Sodium is an interesting case. Restricting salt has not been shown to prevent preeclampsia when studied in isolation, and blanket salt restriction is not currently recommended during pregnancy. However, one analysis found that women consuming about 3.7 grams of sodium per day had a 20% greater risk of preeclampsia compared to those consuming about 2.6 grams. For context, the average American diet contains well over 3 grams of sodium daily. So while aggressive salt restriction isn’t the answer, keeping sodium at a moderate level by limiting processed and packaged foods is reasonable. Vitamins C and E, magnesium, fish oil, and zinc supplements have all been studied and shown no effect on preeclampsia risk.
Monitoring Your Blood Pressure at Home
Home blood pressure monitoring can help you catch rising numbers between prenatal visits. If you decide to track at home, the device matters: standard consumer cuffs are not all validated for use during pregnancy, because the cardiovascular changes of pregnancy can affect accuracy. The British and Irish Hypertension Society and STRIDE BP maintain lists of monitors that have been independently tested and approved for pregnant women. An upper-arm cuff is preferred over a wrist model.
That said, current evidence from NHS England’s review notes that no large trial has demonstrated that home self-monitoring changes clinical outcomes in pregnancy. The value is primarily in catching a trend early, particularly if you have risk factors or live far from your care provider. It’s a supplement to, not a replacement for, the blood pressure checks at your prenatal appointments. If you see readings consistently at or above 140/90, contact your provider rather than waiting for your next scheduled visit.
What You Can Do Before Pregnancy
If you’re planning a pregnancy and have modifiable risk factors, the preconception window is your best opportunity. Reaching a healthier BMI before conceiving reduces your baseline risk.

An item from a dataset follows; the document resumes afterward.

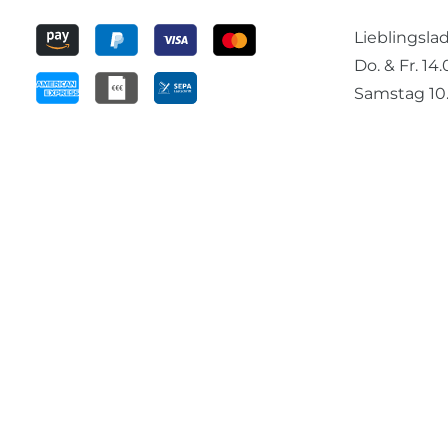
Lieblingsl
Do. & Fr. 14
Samstag 10.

Getting blood pressure, blood sugar, and kidney function checked establishes whether you have chronic conditions that would place you in the high-risk category from day one. If you already take blood pressure medication, you’ll need to discuss which medications are safe to continue during pregnancy, since some commonly used drugs are not recommended.
Building an exercise habit before pregnancy also matters, because the evidence for exercise in preventing gestational hypertension is strongest when activity begins in the first trimester. Starting from a baseline of regular movement makes that transition much easier than trying to build a new routine while dealing with first-trimester fatigue.